The UK will be looking for a ‘transition period’ after formal Brexit, for up to two years. During this period, it will continue to have access to EU markets on ‘current terms’, pay into the EU budget, and accept EU rules. After that period, the UK would be looking to agree to a bespoke, deep and comprehensive trade agreement with the EU. The UK and EU should also continue to cooperate closely on security issues. This vision was set out by Teresa May in a speech in Florence on the 22nd September.
The speech was full of warm words about the deep bonds between the UK and Europe, and, by adopting a softertone, Mrs May was looking to reinvigorate the Brexit negotiations which have become bogged-down. However, the position set out was still light on specifics. Although the speech mentioned trading on ‘current terms’ it is not clear exactly what is meant by this. The Government’s ‘position papers’ have clearly stated that the UK will leave the Single Market and Customs Union after 29th March 2019, and then just have (unspecified) ‘access’ to the Single Market. Whether the position has now shifted to retaining Single Market membership and/or retaining the Customs Union is not clear. Leaving the Customs Union would leave many questions unresolved, not least around the Irish border.
During the transition period Mrs May stated that the UK would comply with the ‘existing structure of EU rules and regulations’. This implies the free movement of people would continue, as would the jurisdiction of the European Court of Justice (ECJ) for the two years – both strongly apposed by hard-line Brexiteers. Mrs May suggested any EU nationals moving to the UK within the transition period would need to register. The continuation of free movement (albeit ‘monitored’) might alleviate some of the concerns the food and farming sector have around access to labour. However, it only ‘kicks the can down the road’ for two more years.

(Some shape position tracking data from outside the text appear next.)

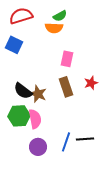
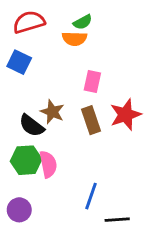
red star: (91, 83) -> (126, 115), size x1.6
brown star: (38, 94) -> (52, 112), moved
black line: (85, 139) -> (117, 220), moved
purple circle: (38, 147) -> (19, 210), moved

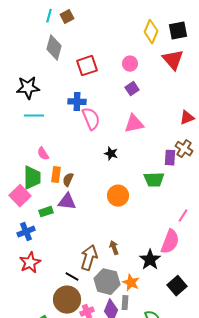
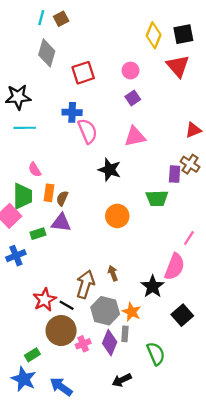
black star: (111, 154) -> (110, 170), size x1.5
red star: (30, 263) -> (45, 300), moved

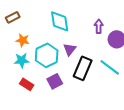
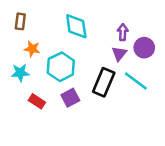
brown rectangle: (13, 17) -> (20, 21), turned -56
purple triangle: (70, 49) -> (119, 54), moved
cyan star: (22, 60) -> (20, 73), moved

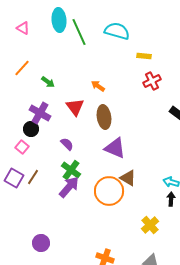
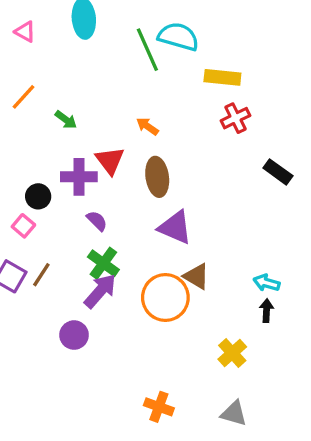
green line: (79, 32) -> (147, 50), moved
yellow rectangle: (144, 56) -> (222, 77), size x1.5
purple cross: (40, 113) -> (79, 177), moved, turned -30
purple circle: (41, 243) -> (74, 335), moved

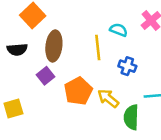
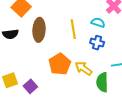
cyan semicircle: (119, 30) -> (98, 23), moved
purple square: (46, 76) -> (30, 86), moved

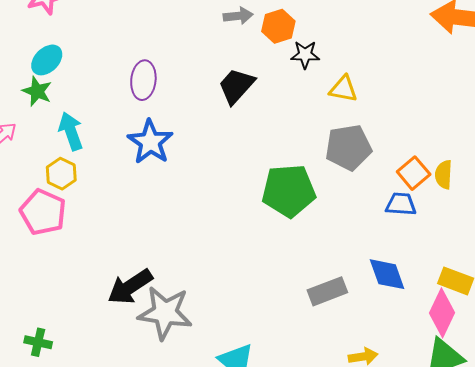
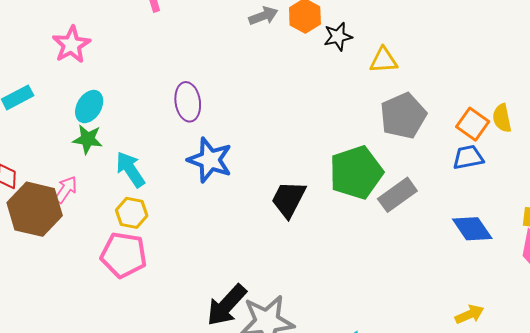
black trapezoid: (236, 86) -> (289, 199), moved
gray rectangle: (327, 291) -> (397, 195), moved

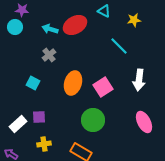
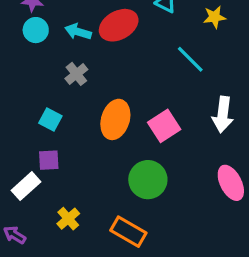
cyan circle: (15, 27) -> (36, 30), moved
purple square: (39, 117) -> (49, 160), moved
yellow cross: (44, 144) -> (68, 219), turned -32

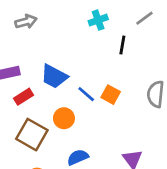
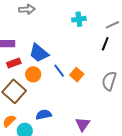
black line: (122, 45) -> (105, 44), moved
orange circle: (64, 118) -> (33, 74), moved

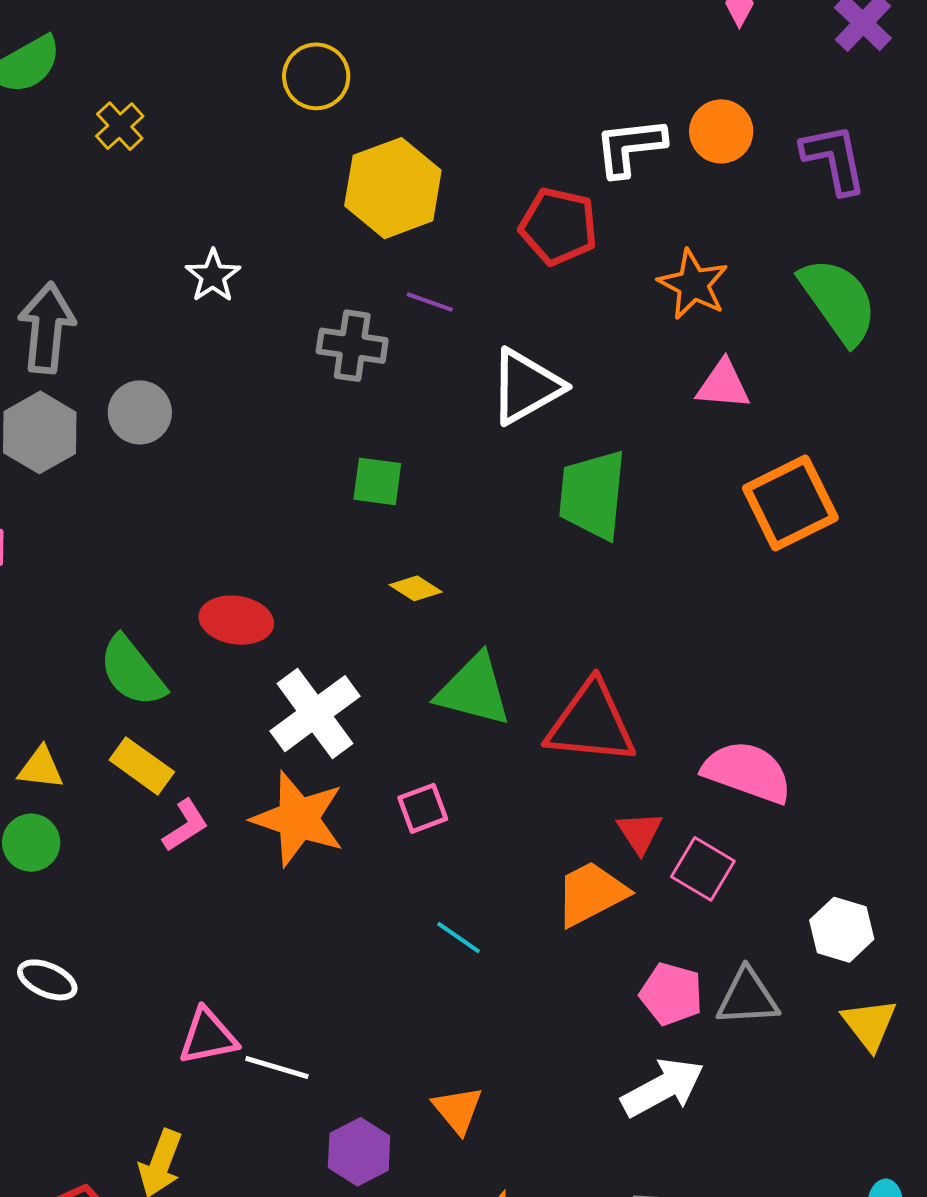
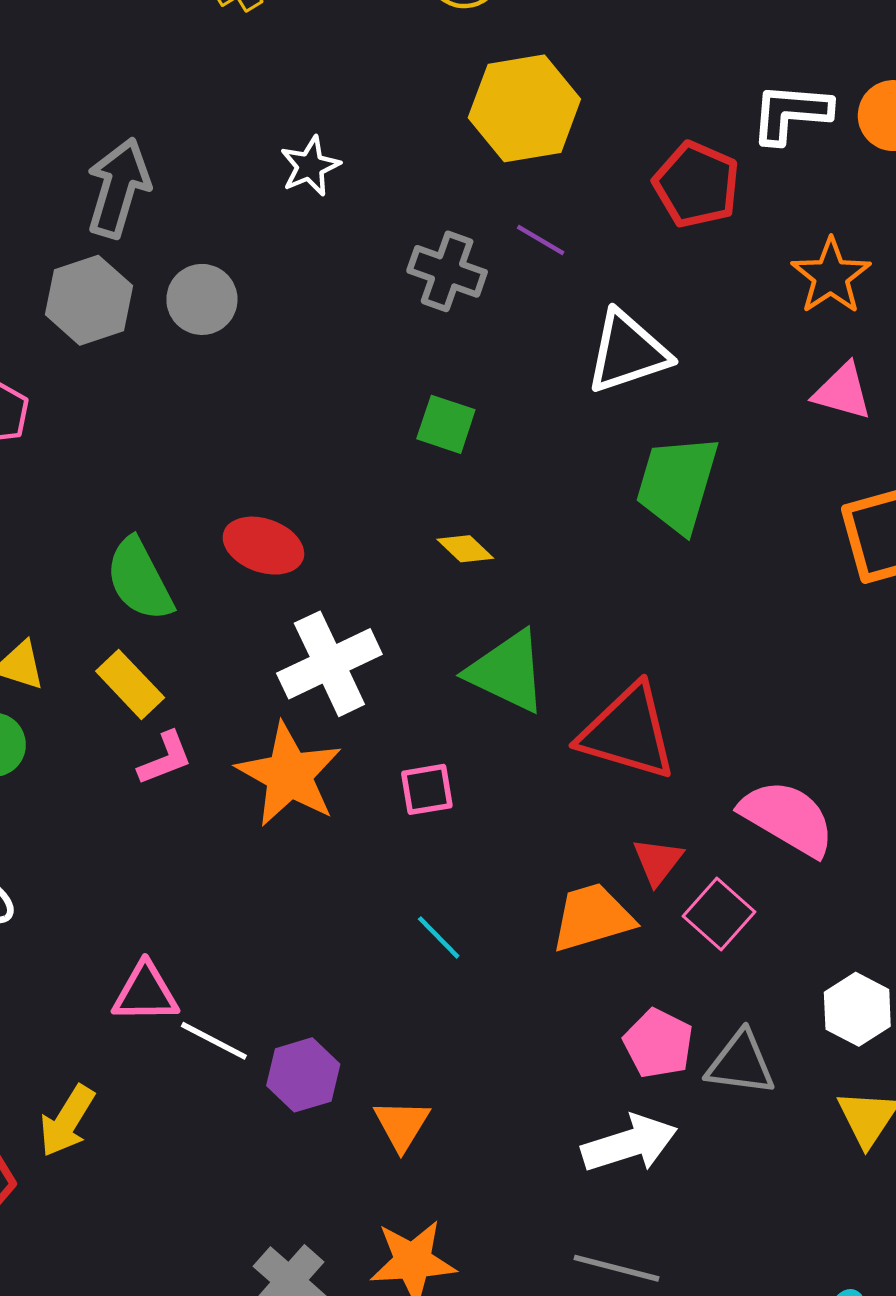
purple hexagon: (359, 1152) -> (303, 1075), moved

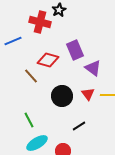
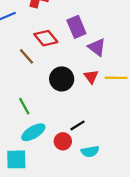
red diamond: (48, 60) -> (46, 38), turned 35
black line: (79, 126) -> (78, 125), moved

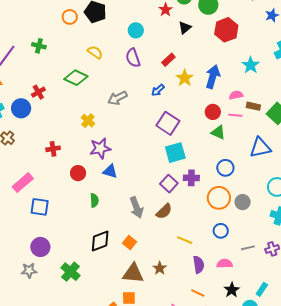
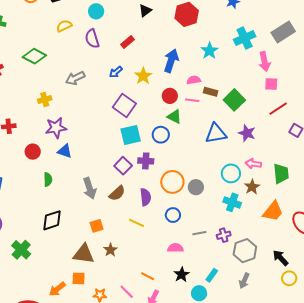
yellow semicircle: (95, 52) -> (64, 26), moved, turned -63
yellow star: (185, 78) -> (143, 76), moved
yellow cross: (88, 121) -> (45, 100), turned 32
blue circle: (225, 168) -> (161, 135), moved
orange square: (129, 243) -> (97, 226), moved, turned 32
purple semicircle: (199, 265) -> (145, 197), moved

As another concession, the UK would pay its share of the EU budget through to the end of the current accounting period in late 2020. Although Mrs May put no figures on this, it is calculated that this commitment is worth around €20bn. The EU believes that this is not the full extent of the UK’s ‘Brexit Bill’ with figures €50bn or higher being mentioned. Any further payments by the UK will, again, come up against strong opposition from within the Conservative Party.
In the longer term, following the transition, Mrs May ruled out an off-the-shelf trade agreement. She rejected membership of the European Economic Area (aka ‘the Norway option’) as not being a real Brexit. Likewise, doing a deal similar to the one the EU recently concluded with Canada was not seen as ambitious enough, given the depth of the current trading relationship. A future role for the ECJ in settling disputes seemed to be conceded although this would not give it ‘jurisdiction’ over the UK. The future role of the ECJ can seem rather arcane, but it is a real sticking point in the negotiations. For example, it was hoped that it would be quite easy to come to a deal on EU and UK citizens’ rights. But it has foundered on the question of what body enforces those rights – i.e. could the ECJ have power over the UK Government to protect the rights of EU citizens living in the UK?
Whether any of this will be enough to get the talks moving, and allow the EU Summit in October to agree to begin the ‘future relationship’ strand of the negotiations remains to be seen. The response of the EU to the speech was polite, but guarded. It still wishes to see more concrete proposals in many areas. As has been pointed out, making speeches calling for ‘imaginative solutions’ to problems does not actually create imaginative solutions.